Parce qu’elle l’a vu lancer à une inconnue un regard lourd de sens et qu’elle y voit le poison menaçant de l’infidélité conjugale, Julie (Virginie Efira) renonce devant l’autel à épouser Laurent (Tahar Rahim). Amoureux monomaniaque, il croît la reconnaître dans toutes les femmes qu’il croise et qu’il tente de séduire pendant la nuit et les jours qui suivront cette noce ratée.
Malgré le chagrin, Laurent doit partir en province jouer le rôle principal du Don Juan de Molière. Après la défection de l’actrice censée jouer Elvire, c’est Julie qui la remplace au pied levé. ce sera peut-être pour le couple brisé l’occasion de se reformer.
Je suis allé deux fois au cinéma voir Don Juan. La première, je m’y suis lourdement endormi, sans savoir avec certitude s’il fallait que j’en blâme le film et ses débuts poussifs ou l’heure tardive de la séance. Pris de scrupule à l’idée d’écrire une critique d’un film dont je n’avais pas vu grand-chose – et a fortiori pas compris beaucoup plus – je me suis résolu à aller le voir une seconde fois à un horaire plus comestible et avec une bonne dose de caféine dans les veines. Je ne m’y suis pas assoupi une seconde fois. Conséquence logique : je l’ai beaucoup mieux compris. Mais suspense torride : l’ai-je plus apprécié pour autant ?
Don Juan fait partie de ces films dont les critiques qu’on en lit inhibent les reproches qu’on était sur le point de lui adresser. Elles vantent toutes ses indéniables qualités.
Son thème d’abord, très malin : un Don Juan inversé à l’ère de #MeToo – dont on apprend, à la lecture du dossier de presse, que la co-scénariste, Axelle Roppert, en est une des figures de proue. Chez Serge Bozon, Don Juan n’est plus un Casanova briseur de cœurs, mais un homme au cœur brisé par l’amour de sa vie qui l’a quitté, qui l’obsède et qu’il s’emploie à reconquérir.
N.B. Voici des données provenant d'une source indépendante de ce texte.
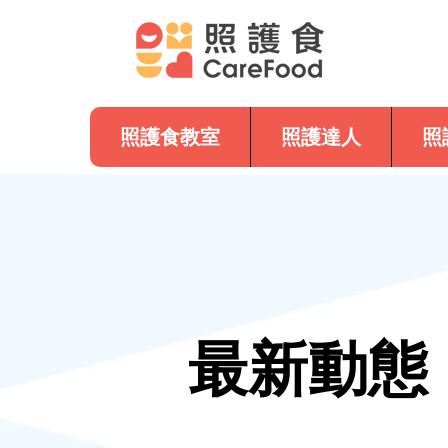
照護食教室
照護達人
照
最新動態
Son traitement ensuite d’une grande élégance qui flirte avec l’artificialité sans jamais s’y égarer. Une musique très travaillée qui s’autorise quelques échappées belles vers la comédie musicale. Des éclairages sophistiqués. Une ambiance décalée, au bord de l’Atlantique, dans la cité touristique et gentiment bourgeoise de Granville alors que le thème du film appelait un cadre plus intimidant façon Resnais à Marienbad ou Duras à Calcutta.
Le jeu des acteurs enfin. Parfait. Deux des tout meilleurs du cinéma français contemporain (qu’on me pardonne cette nationalisation de la Belge Virginie Efira) : Tahar Rahim qui réussit d’un film à l’autre à se renouveler radicalement et qui est aussi à l’aise dans les superproductions hollywoodiennes (Désigné Coupable) que dans les séries françaises (The Eddy) et Virginie Efira à laquelle des esprits ronchons pourraient reprocher son omniprésence alors que d’autres, sans doute aveuglés par son charme, s’en féliciteraient.
Toutes ces qualités auraient dû m’emporter.
Et pourtant, un je-ne-sais-quoi m’a retenu. Pendant toute la première heure du film, je me suis ennuyé – mais, je le répète, je n’ai pas fermé l’oeil pour autant – l’exercice de style me semblant un peu vain, la mise en abyme de ce Don Juan inversé un peu facile. J’ai aimé la façon dont le récit se dénouait et, plus j’y réfléchis, plus je la trouve audacieuse et intelligente. Mais cette conclusion arrive trop tard pour sauver un film prisonnier de ses outrances, empêtré dans un protocole guindé qui m’a plus asphyxié que séduit.